The unaudited accounts of Ringpress Books for the financial year ended 31
December 2000 show that the turnover of Ringpress Books was £1.33 million; the
gross profit was £730,000; and the operating profit before depreciation and
directors' remuneration was £383,000. As at 31 December 2000 Ringpress Books
had £191,480 of stock. As at 15 November 2001 the unaudited management accounts
of Ringpress Books showed turnover for the 46 week period to 15 November 2001 of
£970,000 and £330,000 of stock. No other assets being acquired by Ringpress
other than stock have been attributed a value in either the unaudited management
accounts to 15 November 2001 or the unaudited accounts to 31 December 2000. The
Directors understand that substantially all of the business of Ringpress Books
was represented by the Business.
The Acquisition
The Company has today entered into an agreement to acquire the entire issued
share capital of Ringpress, which has acquired by demerger certain business,
assets, and goodwill of Ringpress Books Limited ('Ringpress Books'). The
maximum consideration of £3.4 million is to be satisfied by the issue of A and B
series loan notes (the 'A Series Loan Notes' and the 'B Series Loan Notes'
respectively), the principal element of each of which will be guaranteed by the
Company's bank.
The A Series Loan Notes to the value of £1.3 million will be issued to the
vendors on completion of the Acquisition, with an interest rate of 0.25% below
the base rate from time to time of the Company's bank. The A Series Loan Notes
will be redeemable between one and four years from their date of issue.

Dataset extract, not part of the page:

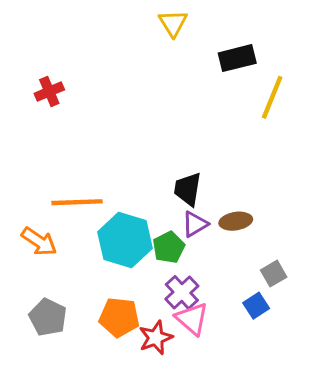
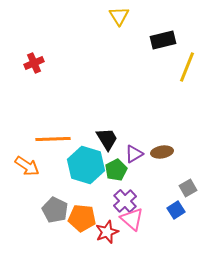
black trapezoid: (188, 189) -> (107, 139), moved, turned 140
gray pentagon: (48, 317) -> (55, 210), moved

The B Series Loan Notes will be issued to the vendors following the end of the
two year earn-out period, once the amount of deferred consideration due to them
has been determined, with an interest rate of 0.25% below the base rate from
time to time of the Company's bank. The maximum amount of deferred
consideration to be satisfied by the issue of B Series Loan Notes is £2.1
million. The B Series Loan Notes will be redeemable within one and four years
from their date of issue.
The maximum consideration payable to the vendors of Ringpress under the earn-out
is based on a formula of gross profits less a notional charge of £360,000 per
year in respect of overheads. To meet the maximum consideration Ringpress would
need to generate total gross profits of £2.15m, in aggregate, for the two years
ending on 31 January 2004. The Directors consider that the additional operating
overheads of Interpet attributable to the business of Ringpress could in fact be
less than the notional charge of £360,000 referred to above.
The Placing
As referred to above, Charles Stanley & Company Limited has, as agent for the
Company, conditionally placed 1,350,000 new Ordinary Shares with certain
institutional investors at a price of 320p per share, to raise £4.32 million,
less expenses. The Placing is conditional on shareholder approval being
obtained at the Extraordinary General Meeting, to be held on Friday 8th March
2002 and on the agreement in relation to the Acquisition being entered into and
remaining in full force and effect. Immediately prior to the Placing there will
be 7,176,324 ordinary shares of £0.10 each in issue and following the Placing
there will be 8,526,324 ordinary shares of £0.10 each in issue. Application
will be made for the new Ordinary Shares to be admitted to trading on AIM and
admission is expected on Monday 11th March 2002.
The proceeds of the Placing, net of fees and expenses incurred by the Company in
connection with the Placing and the Acquisition, will be used to cash
collateralise the A Series Loan Notes to be issued to the vendors of Ringpress
on completion of the Acquisition and to cash collateralise the B Series Loan
Notes to be issued in respect of any deferred consideration due to the vendors
of Ringpress following the earn-out, with the balance of approximately £600,000
being used for general working capital purposes.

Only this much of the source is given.